Filter the data for lines with the word "แบบบ", then copy every line so identified.

[Excerpts from a dataset]

┌──

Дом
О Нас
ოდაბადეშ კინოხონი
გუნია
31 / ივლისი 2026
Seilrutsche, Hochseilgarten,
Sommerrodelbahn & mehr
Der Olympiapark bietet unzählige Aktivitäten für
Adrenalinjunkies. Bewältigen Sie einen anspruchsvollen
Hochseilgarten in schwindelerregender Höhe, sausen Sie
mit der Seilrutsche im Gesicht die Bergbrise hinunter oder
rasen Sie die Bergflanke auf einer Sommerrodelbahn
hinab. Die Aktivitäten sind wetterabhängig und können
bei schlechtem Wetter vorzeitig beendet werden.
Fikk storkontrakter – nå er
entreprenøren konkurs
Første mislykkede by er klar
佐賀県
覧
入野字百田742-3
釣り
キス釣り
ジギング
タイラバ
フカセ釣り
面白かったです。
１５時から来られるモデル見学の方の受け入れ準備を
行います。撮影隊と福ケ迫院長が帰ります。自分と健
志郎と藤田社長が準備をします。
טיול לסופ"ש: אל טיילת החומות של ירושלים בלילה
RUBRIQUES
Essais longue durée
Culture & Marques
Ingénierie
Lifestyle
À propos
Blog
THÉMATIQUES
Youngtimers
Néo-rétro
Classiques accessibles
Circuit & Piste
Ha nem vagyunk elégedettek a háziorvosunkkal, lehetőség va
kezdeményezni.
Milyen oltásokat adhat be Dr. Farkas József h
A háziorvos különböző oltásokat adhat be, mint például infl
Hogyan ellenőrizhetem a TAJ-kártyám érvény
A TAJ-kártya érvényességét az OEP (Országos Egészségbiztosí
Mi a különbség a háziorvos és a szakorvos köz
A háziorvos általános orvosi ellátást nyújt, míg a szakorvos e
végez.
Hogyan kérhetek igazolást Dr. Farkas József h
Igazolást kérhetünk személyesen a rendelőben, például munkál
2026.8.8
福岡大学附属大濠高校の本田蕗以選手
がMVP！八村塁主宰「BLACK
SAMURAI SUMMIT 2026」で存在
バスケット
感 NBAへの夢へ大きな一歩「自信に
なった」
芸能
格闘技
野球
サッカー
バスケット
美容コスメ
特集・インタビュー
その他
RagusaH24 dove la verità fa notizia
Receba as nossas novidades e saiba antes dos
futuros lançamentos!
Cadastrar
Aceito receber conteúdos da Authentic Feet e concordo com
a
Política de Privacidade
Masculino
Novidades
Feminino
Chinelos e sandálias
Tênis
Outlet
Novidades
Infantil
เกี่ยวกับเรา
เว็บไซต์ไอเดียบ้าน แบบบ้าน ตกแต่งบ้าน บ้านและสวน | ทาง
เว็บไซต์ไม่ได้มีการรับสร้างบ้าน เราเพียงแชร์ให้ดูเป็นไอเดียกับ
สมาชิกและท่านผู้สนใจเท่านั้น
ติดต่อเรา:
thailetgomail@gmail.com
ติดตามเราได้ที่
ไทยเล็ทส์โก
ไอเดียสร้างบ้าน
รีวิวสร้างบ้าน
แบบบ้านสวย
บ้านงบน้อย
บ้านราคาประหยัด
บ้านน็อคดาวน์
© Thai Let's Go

└──

**ANSWER SPACE**:
เว็บไซต์ไอเดียบ้าน แบบบ้าน ตกแต่งบ้าน บ้านและสวน | ทาง
แบบบ้านสวย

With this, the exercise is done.